Die Bild-in-Bild-Funktion für WhatsApp unter Android erfordert die aktuellste WhatsApp-Version (2.18.380).

Update vom 03. Dezember 2018

Endlich: WhatsApp kommt auf Tablets

WhatsApp für Tablets? Lange Zeit undenkbar. Für Nutzer von Android-Tablets wird das jetzt endlich möglich. Leider mit einem kleinen Haken. Denn der Einsatz setzt voraus, dass Du Dich für den Beta-Test von neuen WhatsApp-Versionen registriert hast. Neue Nutzer werden dafür derzeit jedoch nicht aufgenommen. Wenn Du aber schon Teil des Programms bist, kannst Du das entsprechende Update mit der Versionsnummer 2.18.367 jetzt sogar direkt im Google Play Store herunterladen, berichtet WABetaInfo auf Twitter.

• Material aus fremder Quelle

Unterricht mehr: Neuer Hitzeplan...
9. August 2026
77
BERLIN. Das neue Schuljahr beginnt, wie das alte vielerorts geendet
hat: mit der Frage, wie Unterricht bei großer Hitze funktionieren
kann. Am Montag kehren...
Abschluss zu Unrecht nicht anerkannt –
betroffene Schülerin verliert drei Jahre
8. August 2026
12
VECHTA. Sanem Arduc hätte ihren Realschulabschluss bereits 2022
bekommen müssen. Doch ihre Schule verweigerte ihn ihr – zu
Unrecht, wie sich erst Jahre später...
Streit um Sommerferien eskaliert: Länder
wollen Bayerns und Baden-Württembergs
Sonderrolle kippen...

Wenn Du ein WLAN-Tablet ohne LTE-Modul nutzt, gibst Du deine Festnetznummer an, um deinen Account zu verifizieren. Wer hingegen ein Tablet mit SIM-Karte verwendet, erledigt dies wie auf dem Smartphone mit seiner Mobilfunknummer.

Wichtig: Es handelt sich um eine Beta-Version. Dadurch ist es wahrscheinlicher, dass die Software zum Teil gravierende Fehler beinhalten kann. Wenn Du unbedingt darauf angewiesen bist, WhatsApp zu nutzen, solltest Du lieber auf eine finale Tablet-App des Messengers warten.